I am not a financial advisor, this is not advice. This post is just for fun, I’m just a weird dude who enjoys talking about finances. For further advice, please seek a professional financial advisor. Don’t sue me.

Microspending is a relatively new term that is used to describe the small expenses or purchases that commonly come up or occur. These purchases which are normally under around $20, due to this they’re normally written off as nothing, however, they can add up drastically over time if they’re not tracked or reviewed regularly. These purchases can fall into a lot of categories, however, here are a few examples I’ve noticed:

  • Food and drink
  • Parking
  • Microtransactions
  • Subscriptions

These purchases can be super common and minor enough that you don’t think twice about them. To demonstrate the problem with that, I’ve written up a pretty reasonable scenario.

Bob’s Weekly Adventure

Bob drives into work every day for work, he knows that if he parks in a side street that is a 10 minute walk away from work he can park for free. Although he’s known this for years now, he is in the habit of parking out the front of his workplace which costs him $5 a day and skips his daily walk because he hates the sun. Bob’s work place offers decent coffee for free, but he loves the cafe that’s on the bottom level of the building so he always grabs a coffee every day. He gets his regular coffee which is $5, however on every other day (Tuesday and Thursday) the cafe has a deal to get a muffin and a coffee for $8 which always gets because muffins are fantastic and he can have that for lunch. On the other days (Monday, Wednesday and Friday), he grabs something light for lunch for $10. On weekends, Bob typically gets a coffee from a cafe near him for $5 each day, eats lunch at home but grabs dinner out both nights for $20 each night. Overall, all of these purchases seem worth it at the time and as they’re such small amounts, Bob pays without even thinking about it.

Analysis - TL;DR

So, every week Bob spends:

  • $25 on parking
  • $35 on coffee
  • $6 on muffins
  • $30 on lunch
  • $40 on dinner

That works out to $136 per week or $7,072 per year in microspending. That already is a huge number, but if we take that one step further and say over the next 30 years Bob takes the money he’d normally spend on these small purchases and invests it into an ETF (exchange traded fund) at a conservative 6% per year, he would end up with just under $600,000 ($599,099) as a nice retirement nest egg.


Source: https://moneysmart.gov.au/budgeting/compound-interest-calculator

What to do about them?

Alright so now you know microspending is bad and easy to lose track of it, what can you do to reduce the frequency you do it?

  1. Track your spendings - When you’ve got this magic flashy card that beeps and you receive things it’s very easy to spend without acknowledging it. I’d recommend tracking your spending, at the end of the month/quarter take a look at what you’ve spent and where you’ve spent it, the occasional $5 coffee might seem like nothing at the time, but every day over a month will add up and seeing that figure might be a shock.
  2. Conciously spend - After you’ve seen how much you’ve spent this month, you should try to be concious about how often you spend on those small things. I find that if the purchase is over $50 I’ll really think about if i really need it, within reason I try to apply that same logic to the smaller purchases. That seems to help me, anyways.

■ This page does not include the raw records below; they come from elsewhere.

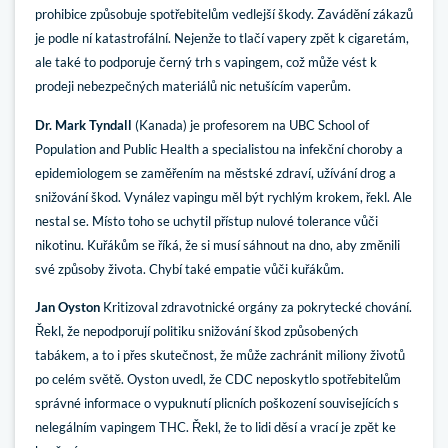
prohibice způsobuje spotřebitelům vedlejší škody. Zavádění zákazů
je podle ní katastrofální. Nejenže to tlačí vapery zpět k cigaretám,
ale také to podporuje černý trh s vapingem, což může vést k
prodeji nebezpečných materiálů nic netušícím vaperům.
Dr. Mark Tyndall
(Kanada) je profesorem na UBC School of
Population and Public Health a specialistou na infekční choroby a
epidemiologem se zaměřením na městské zdraví, užívání drog a
snižování škod. Vynález vapingu měl být rychlým krokem, řekl. Ale
nestal se. Místo toho se uchytil přístup nulové tolerance vůči
nikotinu. Kuřákům se říká, že si musí sáhnout na dno, aby změnili
své způsoby života. Chybí také empatie vůči kuřákům.
Jan Oyston
Kritizoval zdravotnické orgány za pokrytecké chování.
Řekl, že nepodporují politiku snižování škod způsobených
tabákem, a to i přes skutečnost, že může zachránit miliony životů
po celém světě. Oyston uvedl, že CDC neposkytlo spotřebitelům
správné informace o vypuknutí plicních poškození souvisejících s
nelegálním vapingem THC. Řekl, že to lidi děsí a vrací je zpět ke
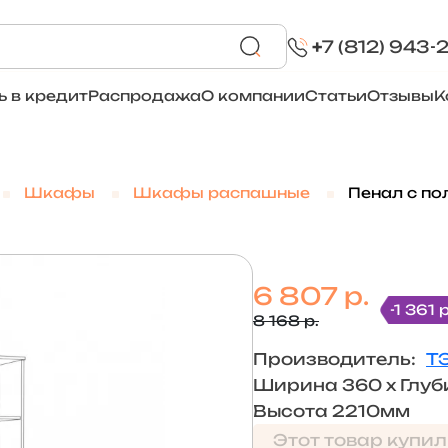
+
7 (812) 943-
ь в кредит
Распродажа
О компании
Статьи
Отзывы
К
Шкафы
Шкафы распашные
Пенал с по
6 807 р.
-1 361 р
8 168 р.
Производитель:
Т
Ширина 360 х Глуб
Высота 2210мм
Этот товар купил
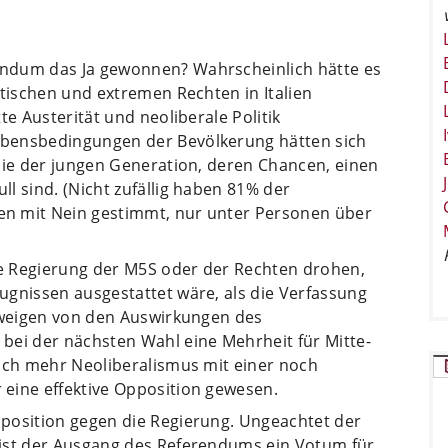
ndum das Ja gewonnen? Wahrscheinlich hätte es
stischen und extremen Rechten in Italien
te Austerität und neoliberale Politik
ebensbedingungen der Bevölkerung hätten sich
die der jungen Generation, deren Chancen, einen
l sind. (Nicht zufällig haben 81% der
n mit Nein gestimmt, nur unter Personen über
e Regierung der M5S oder der Rechten drohen,
ugnissen ausgestattet wäre, als die Verfassung
chweigen von den Auswirkungen des
bei der nächsten Wahl eine Mehrheit für Mitte-
noch mehr Neoliberalismus mit einer noch
eine effektive Opposition gewesen.
position gegen die Regierung. Ungeachtet der
 ist der Ausgang des Referendums ein Votum für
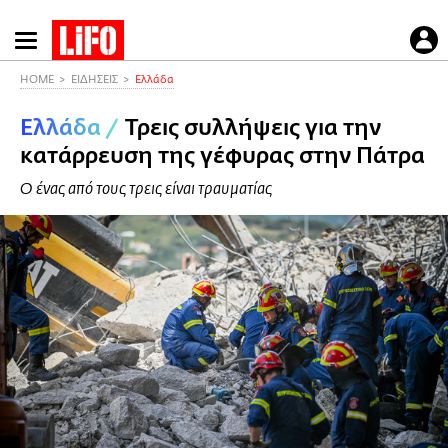
Παράκαμψη
προς
το
HOME
ΕΙΔΗΣΕΙΣ
Ελλάδα
κυρίως
Ελλάδα
/
Τρεις συλλήψεις για την
περιεχόμενο
κατάρρευση της γέφυρας στην Πάτρα
Ο ένας από τους τρεις είναι τραυματίας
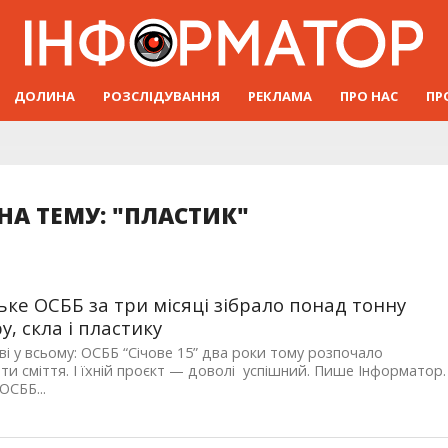
ДОЛИНА
РОЗСЛІДУВАННЯ
РЕКЛАМА
ПРО НАС
ПР
НА ТЕМУ: "ПЛАСТИК"
ьке ОСББ за три місяці зібрало понад тонну
у, скла і пластику
і у всьому: ОСББ “Січове 15” два роки тому розпочало
ти сміття. І їхній проєкт — доволі успішний. Пише Інформатор.
ОСББ...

How do I track my microspendings?

Currently I track my purchases using Elastic Cash, which works relatively well, however I’m sure there’s something better out there for it, but I’ve not found it yet. One of the easy and super affective ways is to export a transaction spreadsheet from your bank and visualise it all in excel.

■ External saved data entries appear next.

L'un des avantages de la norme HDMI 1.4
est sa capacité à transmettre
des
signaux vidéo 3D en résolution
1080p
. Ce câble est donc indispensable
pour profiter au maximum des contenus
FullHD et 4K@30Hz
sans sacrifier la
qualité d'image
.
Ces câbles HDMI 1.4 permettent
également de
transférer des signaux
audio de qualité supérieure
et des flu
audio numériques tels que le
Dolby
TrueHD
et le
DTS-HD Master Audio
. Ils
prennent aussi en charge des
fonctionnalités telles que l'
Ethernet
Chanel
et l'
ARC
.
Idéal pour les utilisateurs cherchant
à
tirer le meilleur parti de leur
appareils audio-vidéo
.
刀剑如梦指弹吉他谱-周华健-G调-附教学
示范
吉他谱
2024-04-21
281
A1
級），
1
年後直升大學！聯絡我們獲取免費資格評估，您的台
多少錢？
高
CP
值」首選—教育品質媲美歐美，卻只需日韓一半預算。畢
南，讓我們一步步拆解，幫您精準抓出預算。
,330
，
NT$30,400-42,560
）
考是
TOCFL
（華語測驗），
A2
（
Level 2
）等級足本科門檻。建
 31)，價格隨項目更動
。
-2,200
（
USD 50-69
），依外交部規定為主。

What is the point of this post?

I wrote this to hopefully enforce the idea of how easy it is to over look small purchases, and when they’re frequent, it adds up quite drastically. If you’re trying to save more money, it’s a lot easier to reduce your spending than it is to earn more money. The intent of the post wasn’t to make you cut out all small purchase but to be more aware of the easy spending habits most people have developed and perhaps cut back on some of them to save further. I hope this has made you think twice before swiping your weird plastic card to get that sweet bean juice everyday.